In epilepsy, abnormalities observed on MRI do not always reflect the epileptogenic focus. This is illustrated by the observation of Salmenpera et al. [40] that 9 % of 3 T MRI-positive findings are not related to the epileptogenic lesion. Therefore, every positive MRI result should be interpreted with caution and in combination with the electro clinical findings. However, clinical assessment based on the intra-individual stereotyped semiology makes it likely that all our patients had a single epileptogenic focus, correlating well with the observed location of the lesion. Interpretation of MRI should only be done including all clinical information available. This holds true for all other modalities such as PET, MEG and intracranial EEG as well. Probably, multimodality fusion will increase insight in analysing difficult surgery cases. The limitation of our study is that we included only patients with a diagnosis of FCD based on 3 or 1.5 T MRI and only three patients had a histologically proven diagnosis.
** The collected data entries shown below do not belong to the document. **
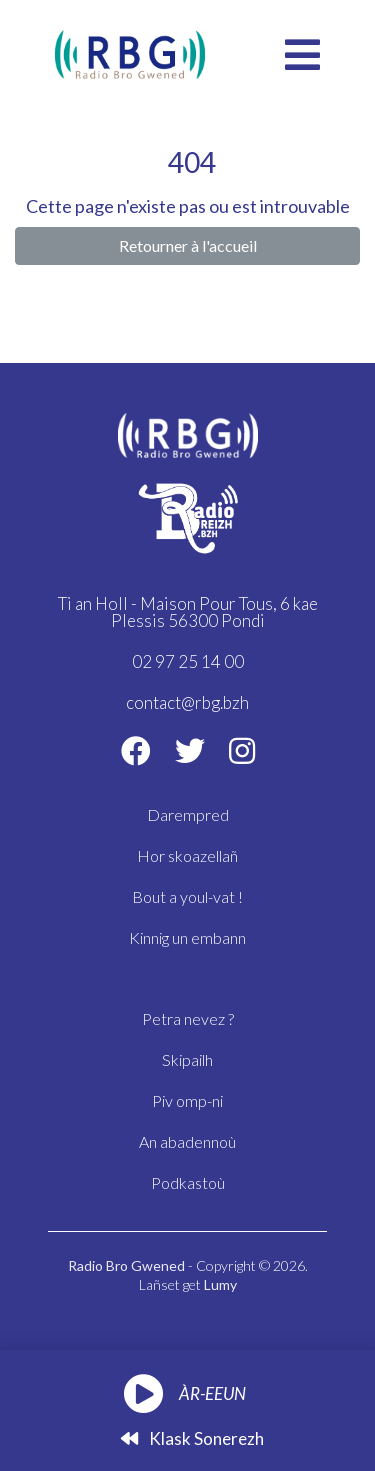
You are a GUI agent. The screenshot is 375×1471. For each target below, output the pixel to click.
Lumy (220, 1284)
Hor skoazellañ (187, 855)
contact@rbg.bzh (187, 702)
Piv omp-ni (187, 1100)
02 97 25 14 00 (188, 661)
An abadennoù (187, 1141)
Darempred (188, 814)
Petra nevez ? (188, 1018)
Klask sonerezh (192, 1438)
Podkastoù (188, 1182)
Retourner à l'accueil (188, 245)
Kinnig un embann (187, 937)
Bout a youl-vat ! (187, 896)
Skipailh (187, 1059)
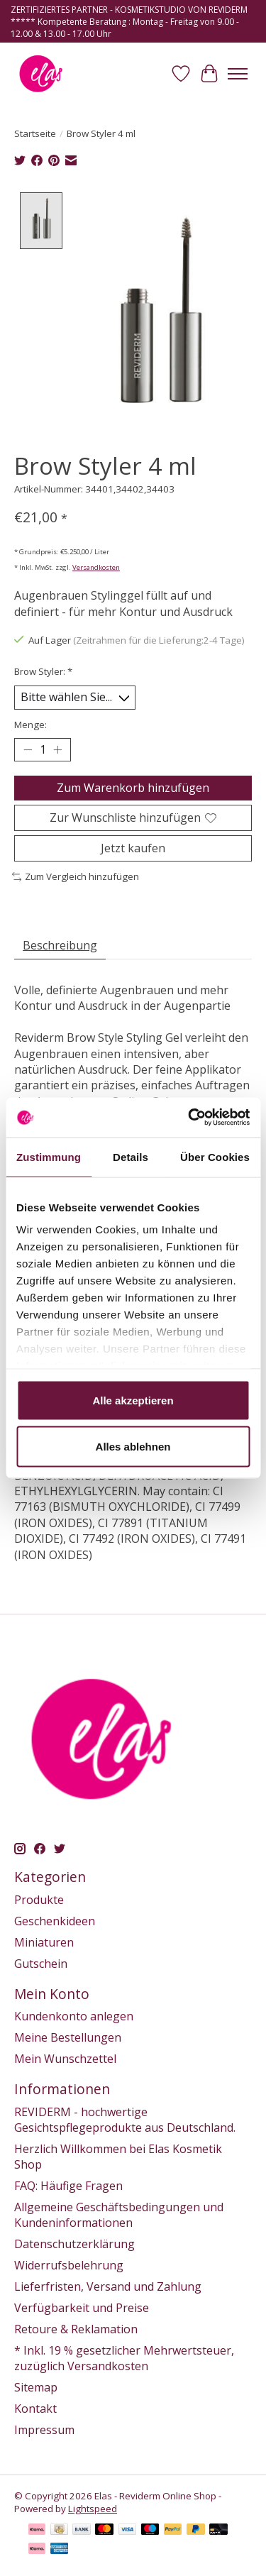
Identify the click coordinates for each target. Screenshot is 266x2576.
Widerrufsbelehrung (68, 2263)
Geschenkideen (54, 1919)
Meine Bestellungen (67, 2036)
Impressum (44, 2427)
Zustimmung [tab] (48, 1156)
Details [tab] (130, 1156)
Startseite (35, 133)
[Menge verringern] (27, 748)
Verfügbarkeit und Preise (81, 2305)
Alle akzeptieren (132, 1400)
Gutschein (40, 1961)
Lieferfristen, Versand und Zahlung (107, 2284)
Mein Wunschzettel (65, 2057)
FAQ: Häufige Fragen (68, 2183)
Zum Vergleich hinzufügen (75, 875)
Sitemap (35, 2385)
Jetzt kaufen (133, 846)
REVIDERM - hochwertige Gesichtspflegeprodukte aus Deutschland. (124, 2117)
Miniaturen (44, 1940)
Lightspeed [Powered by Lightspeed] (92, 2506)
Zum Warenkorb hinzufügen (133, 785)
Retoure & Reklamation (76, 2327)
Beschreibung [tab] (60, 943)
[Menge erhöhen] (57, 748)
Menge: (30, 722)
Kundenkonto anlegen (73, 2014)
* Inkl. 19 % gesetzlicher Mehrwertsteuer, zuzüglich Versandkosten (124, 2356)
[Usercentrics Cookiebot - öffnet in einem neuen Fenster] (189, 1117)
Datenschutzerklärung (74, 2242)
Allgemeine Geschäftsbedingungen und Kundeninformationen (118, 2212)
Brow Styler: (43, 670)
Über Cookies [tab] (215, 1156)
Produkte (39, 1897)
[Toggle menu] (237, 74)
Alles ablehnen (133, 1447)
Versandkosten (96, 566)
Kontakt (35, 2406)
Further studies will evaluate the additional value of 7 T MRI in presurgical analysis in patients without abnormalities on 3 T MRI. There is one study on the detectability of FCD’s on 7 T MRI in 21 patients without lesions on 3 or 1.5 T MRI, showing a 29 % diagnostic gain [41]. Agreement in imaging interpretation was reached through consensus-based discussions based on visual identification of structural abnormalities. Four out of the six patients with a thus detected lesion were operated, all showing a FCD on histopathology. These results are almost identical to our own results [42].

Conclusion

7 T brain imaging in vivo is feasible in epilepsy patients and can be beneficial. Lesions are well recognizable and details are better visible than at lower field strengths. The presence of typical FCD-characteristics on MRI; however, does not always reflect the final histopathological diagnosis.